### Exercise details
Starting with the line that contains "Mask every instance", repeat exactly every line through the last one in the records below, and leave out the pictures.
○ ○ ○ ○ ○ ○ ○
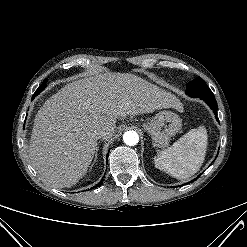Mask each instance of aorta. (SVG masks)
<instances>
[{"label":"aorta","instance_id":"762f6f07","mask_svg":"<svg viewBox=\"0 0 247 247\" xmlns=\"http://www.w3.org/2000/svg\"><path fill=\"white\" fill-rule=\"evenodd\" d=\"M123 141L126 145L134 146L139 141V135L135 131H127L123 135Z\"/></svg>","mask_w":247,"mask_h":247}]
</instances>
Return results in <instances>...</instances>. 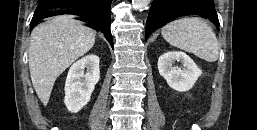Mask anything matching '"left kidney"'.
I'll return each mask as SVG.
<instances>
[{
	"mask_svg": "<svg viewBox=\"0 0 257 130\" xmlns=\"http://www.w3.org/2000/svg\"><path fill=\"white\" fill-rule=\"evenodd\" d=\"M175 61L181 62L183 67L173 66ZM158 70L167 84L178 92L190 90L202 74L195 62L187 54L179 51L162 54L158 59Z\"/></svg>",
	"mask_w": 257,
	"mask_h": 130,
	"instance_id": "left-kidney-1",
	"label": "left kidney"
}]
</instances>
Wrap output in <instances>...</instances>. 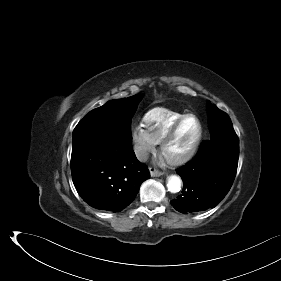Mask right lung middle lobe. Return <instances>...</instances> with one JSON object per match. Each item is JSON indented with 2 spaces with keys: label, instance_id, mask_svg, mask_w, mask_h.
Instances as JSON below:
<instances>
[{
  "label": "right lung middle lobe",
  "instance_id": "dd1d6c3e",
  "mask_svg": "<svg viewBox=\"0 0 281 281\" xmlns=\"http://www.w3.org/2000/svg\"><path fill=\"white\" fill-rule=\"evenodd\" d=\"M141 99L142 95L137 94L110 100L90 111L73 131L72 148L84 143L109 140L131 142V119Z\"/></svg>",
  "mask_w": 281,
  "mask_h": 281
}]
</instances>
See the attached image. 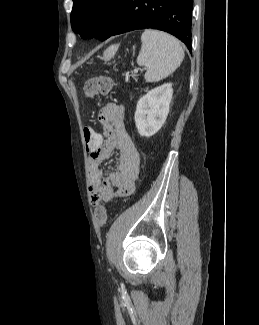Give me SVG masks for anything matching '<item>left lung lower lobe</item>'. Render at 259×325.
<instances>
[{
	"mask_svg": "<svg viewBox=\"0 0 259 325\" xmlns=\"http://www.w3.org/2000/svg\"><path fill=\"white\" fill-rule=\"evenodd\" d=\"M193 0H125L108 37L153 28L180 39L191 50Z\"/></svg>",
	"mask_w": 259,
	"mask_h": 325,
	"instance_id": "obj_1",
	"label": "left lung lower lobe"
}]
</instances>
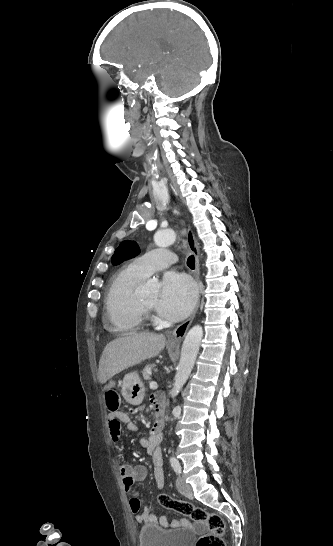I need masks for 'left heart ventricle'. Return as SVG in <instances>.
Wrapping results in <instances>:
<instances>
[{"label":"left heart ventricle","instance_id":"obj_1","mask_svg":"<svg viewBox=\"0 0 333 546\" xmlns=\"http://www.w3.org/2000/svg\"><path fill=\"white\" fill-rule=\"evenodd\" d=\"M141 299L143 300V302L146 305L154 308L157 305V302H158V295L155 294V295H152V296H149V297H142Z\"/></svg>","mask_w":333,"mask_h":546}]
</instances>
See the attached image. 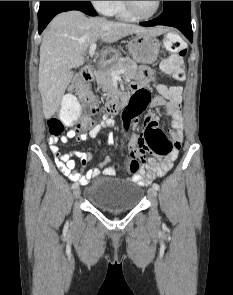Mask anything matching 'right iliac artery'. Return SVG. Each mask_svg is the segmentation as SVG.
I'll list each match as a JSON object with an SVG mask.
<instances>
[{
  "instance_id": "1",
  "label": "right iliac artery",
  "mask_w": 233,
  "mask_h": 295,
  "mask_svg": "<svg viewBox=\"0 0 233 295\" xmlns=\"http://www.w3.org/2000/svg\"><path fill=\"white\" fill-rule=\"evenodd\" d=\"M76 181V180H75ZM78 183H73L72 184V189H75L77 187Z\"/></svg>"
}]
</instances>
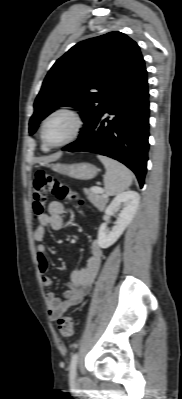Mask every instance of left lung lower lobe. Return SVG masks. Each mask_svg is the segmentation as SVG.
Listing matches in <instances>:
<instances>
[{
    "label": "left lung lower lobe",
    "mask_w": 182,
    "mask_h": 399,
    "mask_svg": "<svg viewBox=\"0 0 182 399\" xmlns=\"http://www.w3.org/2000/svg\"><path fill=\"white\" fill-rule=\"evenodd\" d=\"M149 93L142 67L110 98L87 132L62 150L86 151L114 158L144 184L149 150Z\"/></svg>",
    "instance_id": "obj_1"
}]
</instances>
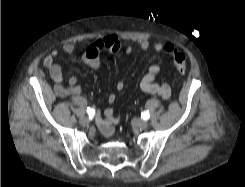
○ ○ ○ ○ ○ ○ ○
### Completed exercise
Mask every instance of left lung lower lobe. Return SVG masks. Each mask_svg is the segmentation as SVG.
Listing matches in <instances>:
<instances>
[{
    "label": "left lung lower lobe",
    "mask_w": 182,
    "mask_h": 399,
    "mask_svg": "<svg viewBox=\"0 0 182 399\" xmlns=\"http://www.w3.org/2000/svg\"><path fill=\"white\" fill-rule=\"evenodd\" d=\"M149 93L142 67L110 98L87 132L62 150L86 151L114 158L144 184L149 150Z\"/></svg>",
    "instance_id": "obj_1"
}]
</instances>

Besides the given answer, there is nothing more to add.